Pour la Scuderia Ferrari le nom « Mission Winnow » est présenté sur la livrée de la voiture de 2019 et 2020 ainsi que sur les combinaisons des pilotes. Il s’agit d’un logo en forme de triangle sur fond rouge ressemblant étrangement à un paquet de cigarette Marlboro.
« Mission Winnow » est une organisation liée à PMI qui a pour objectif de « conduire le changement en recherchant constamment de meilleures façons de faire les choses ». L’objectif de l’organisation est volontairement flou. L’organisation encourage aussi la transformation de « non seulement notre société, mais tout un secteur pour les 1,1 milliard de fumeurs et ceux qui les entourent ». L’organisation fait allusion aux nouvelles alternatives « sans fumée », les cigarettes électroniques.
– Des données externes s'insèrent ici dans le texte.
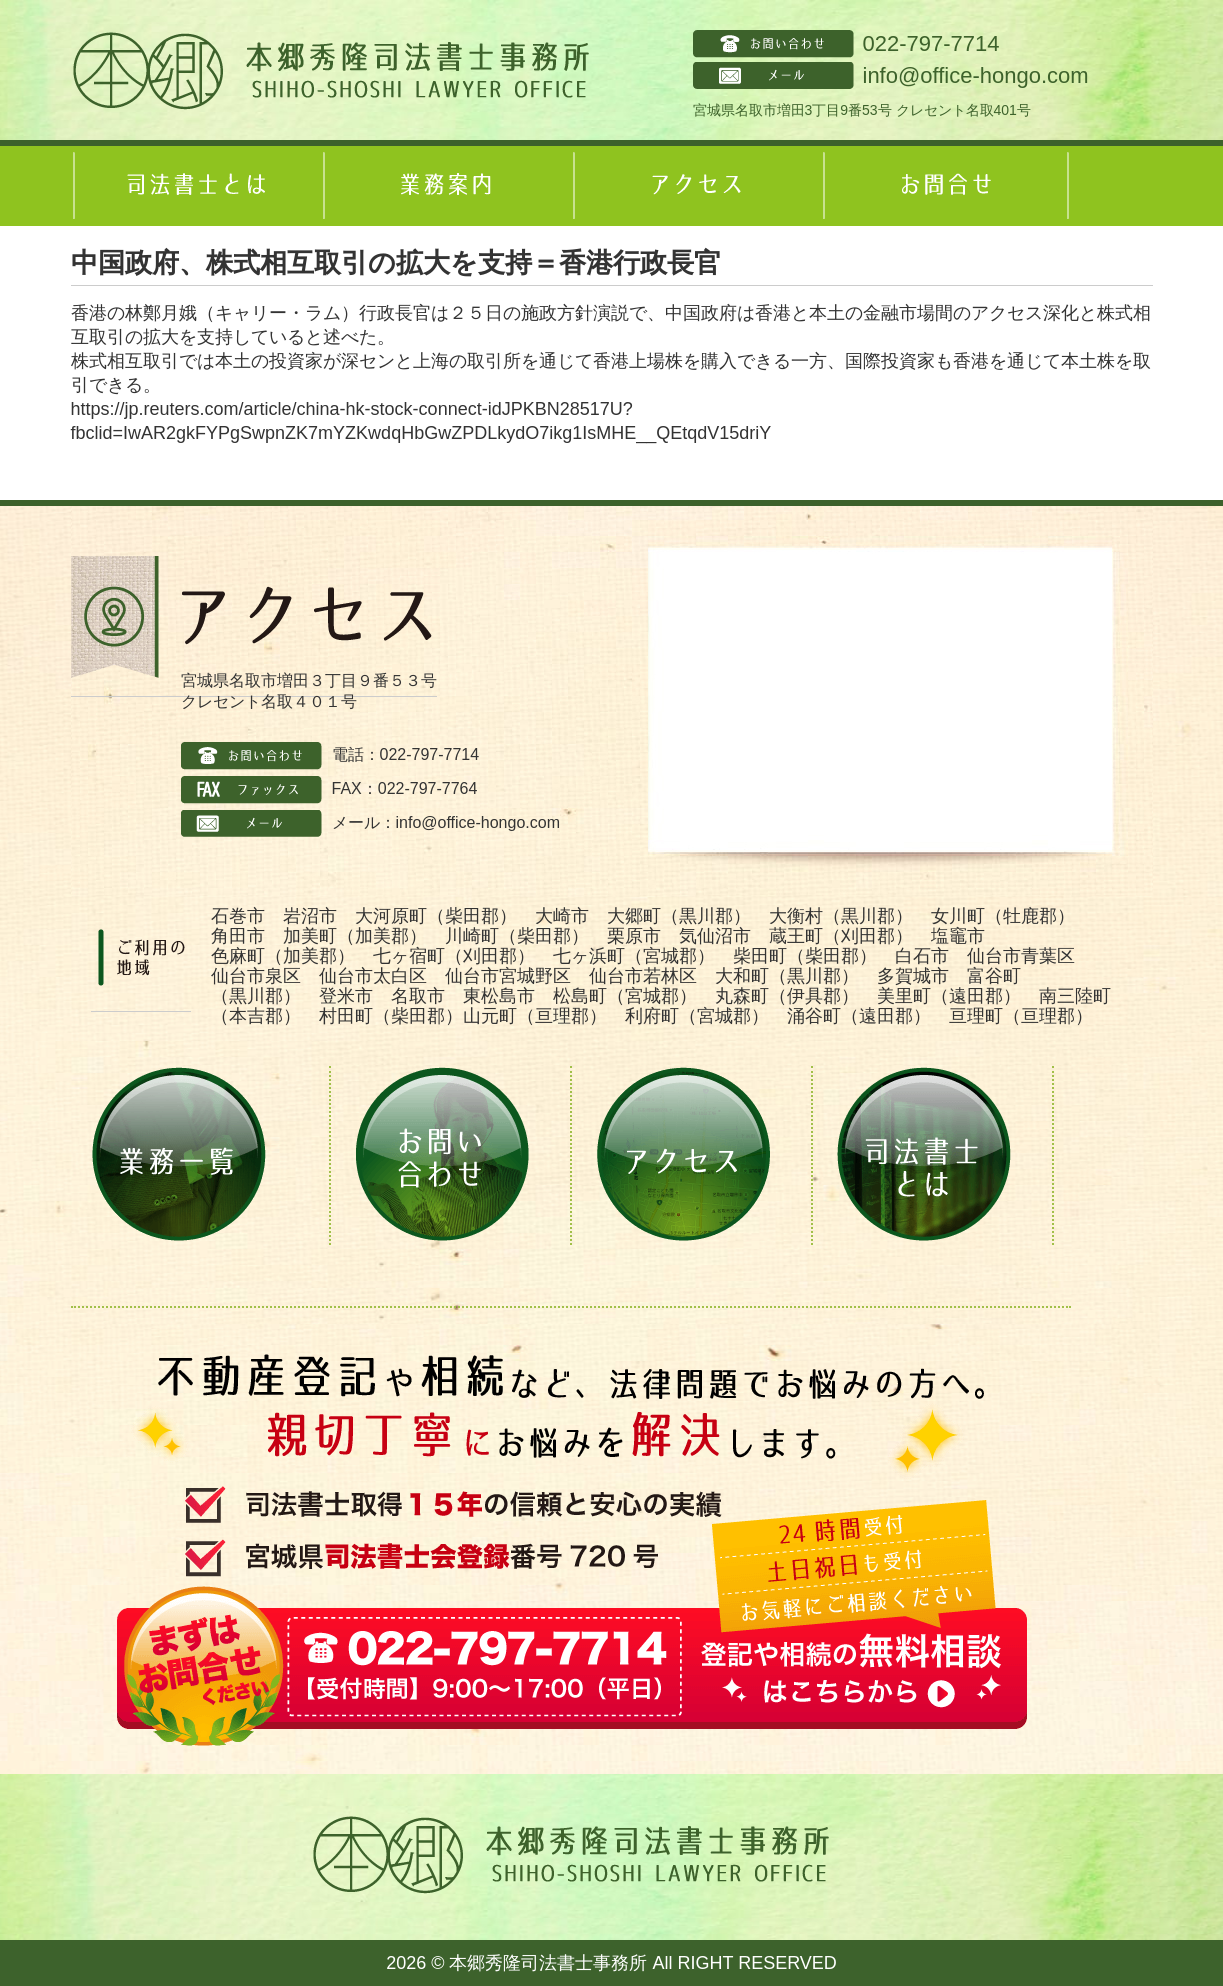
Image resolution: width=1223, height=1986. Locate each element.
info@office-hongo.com (976, 75)
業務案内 (446, 186)
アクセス (696, 186)
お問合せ (946, 186)
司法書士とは (196, 186)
Pour l’équipe McLaren, le slogan « A Better Tomorrow » est apposé sur la formule 1 et l’équipement des pilotes pour les saisons 2019 et 2020, ce logo appartient à une filiale de BAT qui ne cache pas son objet social, les cigarettes électroniques. Elle fait la promotion du glo, un produit du tabac qui ne brûle pas mais chauffe.
Ces pratiques vont à l’encontre de la convention cadre de l’OMS de 2003 interdisant la publicité pour le tabac. La convention énonce dans son article 13 « une interdiction globale de toute publicité en faveur du tabac et de toute promotion et de tout parrainage du tabac. Cette interdiction […] inclut l’interdiction globale de la publicité, de la promotion et du parrainage trans-frontières à partir de son territoire. »
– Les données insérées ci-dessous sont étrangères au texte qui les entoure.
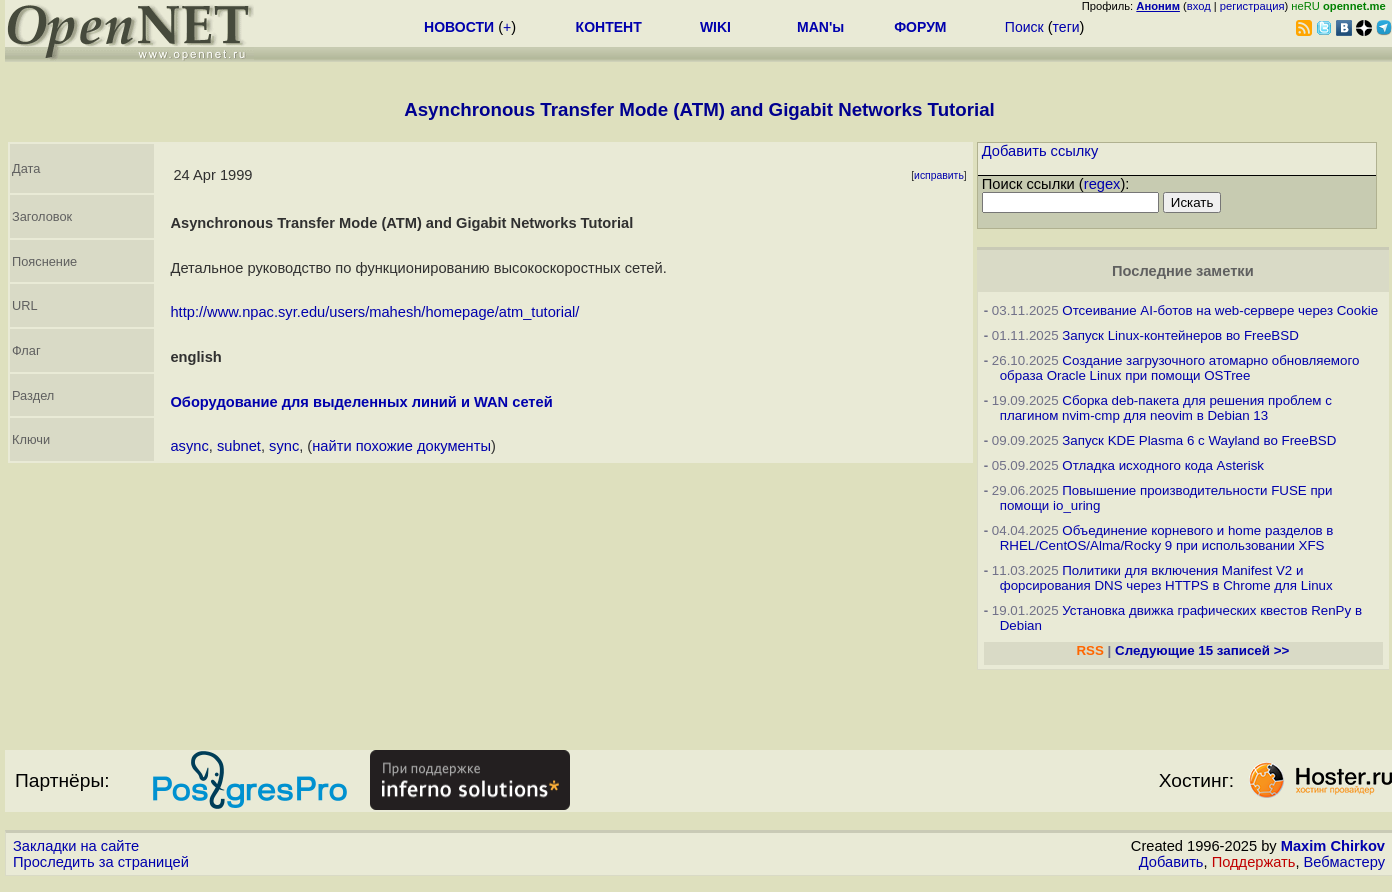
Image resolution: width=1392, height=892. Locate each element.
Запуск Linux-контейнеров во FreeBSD (1180, 335)
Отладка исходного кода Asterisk (1163, 465)
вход (1199, 6)
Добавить (1171, 862)
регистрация (1252, 6)
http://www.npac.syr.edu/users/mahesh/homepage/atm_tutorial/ (374, 312)
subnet (239, 446)
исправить (939, 175)
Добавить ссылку (1040, 151)
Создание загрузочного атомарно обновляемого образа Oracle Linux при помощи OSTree (1180, 368)
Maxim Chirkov (1333, 846)
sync (284, 446)
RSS (1089, 650)
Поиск (1024, 27)
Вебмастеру (1344, 862)
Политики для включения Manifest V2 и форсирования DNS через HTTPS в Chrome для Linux (1166, 578)
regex (1102, 184)
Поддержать (1254, 862)
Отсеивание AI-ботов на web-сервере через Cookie (1220, 310)
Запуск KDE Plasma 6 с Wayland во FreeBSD (1199, 440)
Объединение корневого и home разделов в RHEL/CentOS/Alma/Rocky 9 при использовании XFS (1167, 538)
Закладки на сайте (76, 846)
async (189, 446)
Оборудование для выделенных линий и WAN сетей (361, 402)
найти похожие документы (401, 446)
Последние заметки (1183, 271)
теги (1066, 27)
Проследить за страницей (101, 862)
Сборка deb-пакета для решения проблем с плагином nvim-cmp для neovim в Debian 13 (1166, 408)
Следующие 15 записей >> (1202, 650)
En France, l’article L3512-4 du code de la santé publique interdit « Toute opération de parrainage […] lorsqu’elle a pour objet ou pour effet la propagande ou la publicité directe ou indirecte en faveur du tabac, des produits du tabac ou des ingrédients … »
Alors pourquoi de tels partenariats sont-ils toujours présents en Formule 1 ?
Depuis les débuts de la Formule 1, plus de quatre milliards de dollars ont été investis par les cigarettiers dans le sport. La Formule 1 a une longue histoire de partenariats avec les grandes marques de cigarettes. En 1988, l’année qui verra naître probablement la plus grande rivalité du sport, Ayrton Senna rejoint Alain Prost chez McLaren-Honda et gagne le championnat du monde dans un combat épique face au pilote français déjà sacré double champion. La voiture, ainsi que les combinaisons sont recouvertes du sponsor Marlboro. Le monde du tabac bénéficie encore aujourd’hui, à travers ces moments inoubliables de l’histoire de la Formule 1, de ces partenariats. Les cigarettiers ne veulent pas abandonner ce marché très lucratif.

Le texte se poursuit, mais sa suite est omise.